WHAT YOU ARE ASKED TO DO
When you reach the entries, transcribe each one exactly.

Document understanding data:

★ ★ ★

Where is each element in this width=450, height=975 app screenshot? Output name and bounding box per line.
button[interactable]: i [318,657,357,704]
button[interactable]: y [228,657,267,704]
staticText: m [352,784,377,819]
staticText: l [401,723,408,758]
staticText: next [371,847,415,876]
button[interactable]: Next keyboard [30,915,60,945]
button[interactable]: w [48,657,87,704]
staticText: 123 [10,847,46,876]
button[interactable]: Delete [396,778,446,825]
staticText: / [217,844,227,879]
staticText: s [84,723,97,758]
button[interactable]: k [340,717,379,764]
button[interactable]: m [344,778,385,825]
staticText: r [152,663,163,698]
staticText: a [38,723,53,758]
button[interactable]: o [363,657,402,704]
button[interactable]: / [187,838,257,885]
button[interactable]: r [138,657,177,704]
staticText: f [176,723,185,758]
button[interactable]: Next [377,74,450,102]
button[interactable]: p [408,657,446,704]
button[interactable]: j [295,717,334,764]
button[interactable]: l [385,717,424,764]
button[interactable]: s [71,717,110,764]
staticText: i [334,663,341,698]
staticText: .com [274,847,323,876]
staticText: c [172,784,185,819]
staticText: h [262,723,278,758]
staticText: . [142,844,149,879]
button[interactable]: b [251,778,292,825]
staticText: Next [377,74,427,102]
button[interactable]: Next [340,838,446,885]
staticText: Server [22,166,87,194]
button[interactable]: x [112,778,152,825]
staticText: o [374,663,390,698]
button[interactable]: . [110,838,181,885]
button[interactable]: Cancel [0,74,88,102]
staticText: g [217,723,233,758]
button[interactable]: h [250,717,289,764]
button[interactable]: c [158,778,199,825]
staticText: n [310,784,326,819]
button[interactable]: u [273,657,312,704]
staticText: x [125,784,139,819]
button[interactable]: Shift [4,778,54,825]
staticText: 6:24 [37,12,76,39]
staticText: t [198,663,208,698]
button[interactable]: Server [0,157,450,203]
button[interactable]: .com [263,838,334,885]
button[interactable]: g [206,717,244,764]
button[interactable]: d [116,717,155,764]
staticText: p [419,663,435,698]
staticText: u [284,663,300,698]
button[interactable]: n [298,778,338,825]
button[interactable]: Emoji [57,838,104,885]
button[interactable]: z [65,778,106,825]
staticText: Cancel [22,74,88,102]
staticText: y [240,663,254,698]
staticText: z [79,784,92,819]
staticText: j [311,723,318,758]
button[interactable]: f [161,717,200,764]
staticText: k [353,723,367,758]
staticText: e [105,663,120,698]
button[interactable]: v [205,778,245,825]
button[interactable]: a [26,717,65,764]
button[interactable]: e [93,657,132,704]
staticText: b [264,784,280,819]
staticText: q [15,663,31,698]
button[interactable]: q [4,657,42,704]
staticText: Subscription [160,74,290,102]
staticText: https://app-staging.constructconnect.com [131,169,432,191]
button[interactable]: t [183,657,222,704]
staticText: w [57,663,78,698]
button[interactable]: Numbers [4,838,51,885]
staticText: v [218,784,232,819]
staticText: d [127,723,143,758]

★ ★ ★

RESPONSE AREA
Where is each element in this width=450, height=975 app screenshot? Output name and bounding box per line.
button[interactable]: i [318,657,357,704]
button[interactable]: y [228,657,267,704]
staticText: m [352,784,377,819]
staticText: l [401,723,408,758]
staticText: next [371,847,415,876]
button[interactable]: Next keyboard [30,915,60,945]
button[interactable]: w [48,657,87,704]
staticText: 123 [10,847,46,876]
button[interactable]: Delete [396,778,446,825]
staticText: / [217,844,227,879]
staticText: s [84,723,97,758]
button[interactable]: k [340,717,379,764]
button[interactable]: m [344,778,385,825]
staticText: r [152,663,163,698]
staticText: a [38,723,53,758]
button[interactable]: o [363,657,402,704]
button[interactable]: / [187,838,257,885]
button[interactable]: r [138,657,177,704]
staticText: f [176,723,185,758]
button[interactable]: Next [377,74,450,102]
button[interactable]: p [408,657,446,704]
button[interactable]: j [295,717,334,764]
button[interactable]: l [385,717,424,764]
button[interactable]: s [71,717,110,764]
staticText: i [334,663,341,698]
staticText: .com [274,847,323,876]
staticText: c [172,784,185,819]
staticText: h [262,723,278,758]
staticText: . [142,844,149,879]
button[interactable]: b [251,778,292,825]
staticText: Next [377,74,427,102]
button[interactable]: Next [340,838,446,885]
staticText: Server [22,166,87,194]
button[interactable]: x [112,778,152,825]
staticText: o [374,663,390,698]
button[interactable]: . [110,838,181,885]
button[interactable]: Cancel [0,74,88,102]
staticText: g [217,723,233,758]
button[interactable]: h [250,717,289,764]
button[interactable]: c [158,778,199,825]
staticText: n [310,784,326,819]
button[interactable]: u [273,657,312,704]
staticText: x [125,784,139,819]
button[interactable]: Shift [4,778,54,825]
staticText: 6:24 [37,12,76,39]
staticText: t [198,663,208,698]
button[interactable]: Server [0,157,450,203]
button[interactable]: .com [263,838,334,885]
button[interactable]: g [206,717,244,764]
button[interactable]: d [116,717,155,764]
staticText: p [419,663,435,698]
staticText: u [284,663,300,698]
button[interactable]: n [298,778,338,825]
button[interactable]: Emoji [57,838,104,885]
button[interactable]: z [65,778,106,825]
staticText: Cancel [22,74,88,102]
staticText: y [240,663,254,698]
staticText: z [79,784,92,819]
staticText: j [311,723,318,758]
button[interactable]: f [161,717,200,764]
staticText: k [353,723,367,758]
staticText: e [105,663,120,698]
button[interactable]: v [205,778,245,825]
button[interactable]: a [26,717,65,764]
button[interactable]: e [93,657,132,704]
staticText: b [264,784,280,819]
staticText: q [15,663,31,698]
button[interactable]: q [4,657,42,704]
staticText: Subscription [160,74,290,102]
staticText: https://app-staging.constructconnect.com [131,169,432,191]
button[interactable]: t [183,657,222,704]
staticText: w [57,663,78,698]
button[interactable]: Numbers [4,838,51,885]
staticText: v [218,784,232,819]
staticText: d [127,723,143,758]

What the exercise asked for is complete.